[Opening Information shown section]

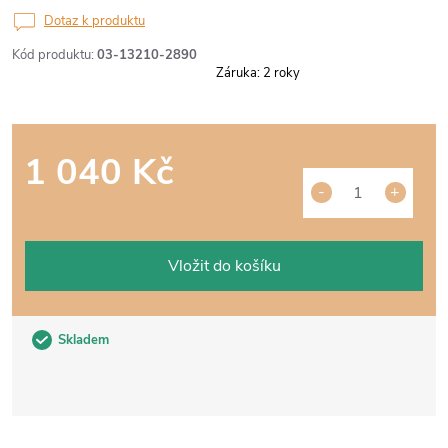
Dotaz k produktu
Kód produktu:
03-13210-2890
Záruka
:
2 roky
1 040 Kč
Měrná
cena:
Vložit do košíku
Skladem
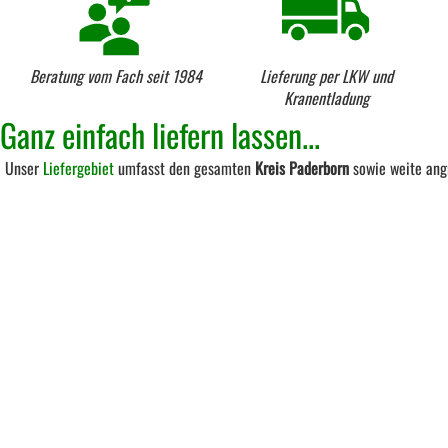
Beratung vom Fach seit 1984
Lieferung per LKW und
Kranentladung
Ganz einfach liefern lassen...
Unser
Liefergebiet
umfasst den gesamten
Kreis Paderborn
sowie weite ang
sind damit alle Holzkäufer jederzeit bestens versorgt!
Veith Handel GmbH
E-
Geschäftsführer: Alexander Veith
Zinsdorfer Weg 26
Mo
33181 Bad Wünnenberg
Telefon
02953-6897
facebook.com/
WhatsApp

[Closing Information shown section]

Work task
Leave the pictures out and return each entry exactly.

Result
Dotaz k produktu
Kód produktu:
03-13210-2890
Záruka
:
2 roky
1 040 Kč
Měrná
cena:
Vložit do košíku
Skladem
Beratung vom Fach seit 1984
Lieferung per LKW und
Kranentladung
Ganz einfach liefern lassen...
Unser
Liefergebiet
umfasst den gesamten
Kreis Paderborn
sowie weite ang
sind damit alle Holzkäufer jederzeit bestens versorgt!
Veith Handel GmbH
E-
Geschäftsführer: Alexander Veith
Zinsdorfer Weg 26
Mo
33181 Bad Wünnenberg
Telefon
02953-6897
facebook.com/
WhatsApp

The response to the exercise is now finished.